The violence and aggression gripping the parish has found its way into the schools as fights and other unruly actions have become a regular feature, with students quick to mention the areas they are from as a means of intimidation.
This has resulted in a number of schools suspending some students while warning others that they are at the risk of suspension. That is where the SIP comes in.
"When the students have been suspended from school for violence and other antisocial behaviour, and/or identified to be at risk for suspension they are referred to the SIP," Watkis-Madden explained.
"Students on suspension spend the duration of their suspension at the centre, followed by a 10-week follow-up with the SIP curriculum modified to address the reason for the suspension and other issues identified.
"Students who are referred to the SIP for intervention are given a standardised duration of 10 evenings. However, the time can be extended, depending on the issues identified and the type of intervention needed."
The students, who must be accompanied by a parent or guardian on their first visit to the centre, are taught important lessons in conflict resolution, anger management, restorative justice, anti-bullying, self-esteem, peer pressure, goal setting, emotional intelligence, children rights, drug abuse, mediation, among other things.
With the programme currently without a sponsor, parents have been asked to contribute $2,500, which covers the duration of their child's suspension and the 10-week follow-up.
"But we still don't stop a student if they don't have it. We still work with them and find a way," Watkis-Madden pointed out.
Among the success stories coming out of the SIP is Mark Garret* who, after being suspended from school on five occasions, was sent to the centre as a last resort.
"The one-on-one therapy session has helped me to know myself better," said Garret, whose last suspension was for alleged involvement in a robbery of other students with an imitation gun.
"I have gained a lot, as they have taught me how to control my anger and to keep out of bad company. Even today (Tuesday) a guy was carrying false news about me and I was very upset, but when I looked into it I just laughed and said 'it wasn't worth my time'. If it was before that would be a sure fight."

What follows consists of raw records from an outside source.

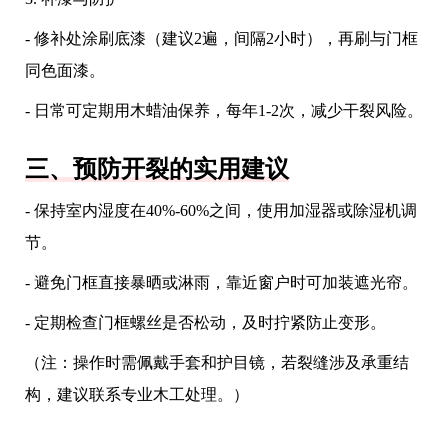
- 修补处涂刷底漆（建议2遍，间隔2小时），再刷与门框
同色面漆。
- 日常可定期用木蜡油保养，每年1-2次，减少干裂风险。
三、预防开裂的实用建议
- 保持室内湿度在40%-60%之间，使用加湿器或除湿机调
节。
- 避免门框直接暴晒或淋雨，靠近窗户时可加装遮光帘。
- 定期检查门框螺丝是否松动，及时拧紧防止变形。
（注：操作时需佩戴手套和护目镜，若裂缝涉及承重结
构，建议联系专业木工处理。）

There were several other testimonials from students who have been helped, with 16-year-old Keisha Bryan* being another success story.
She went from being a bully to one of the leaders of the Bully Interrupters Programme - one of the many programmes incorporated into the SIP to better meet the needs of the students.
She was suspended for three days after beating up a boy, something she would often do based on her dislike for males having been abused.
"I was aggressive, because I had a lot of anger in me and any little things would get me off; you could just past and step on my shoes and I would hit you down just for that," Bryan, who has abused alcohol, said.
*Names changed to protect the students.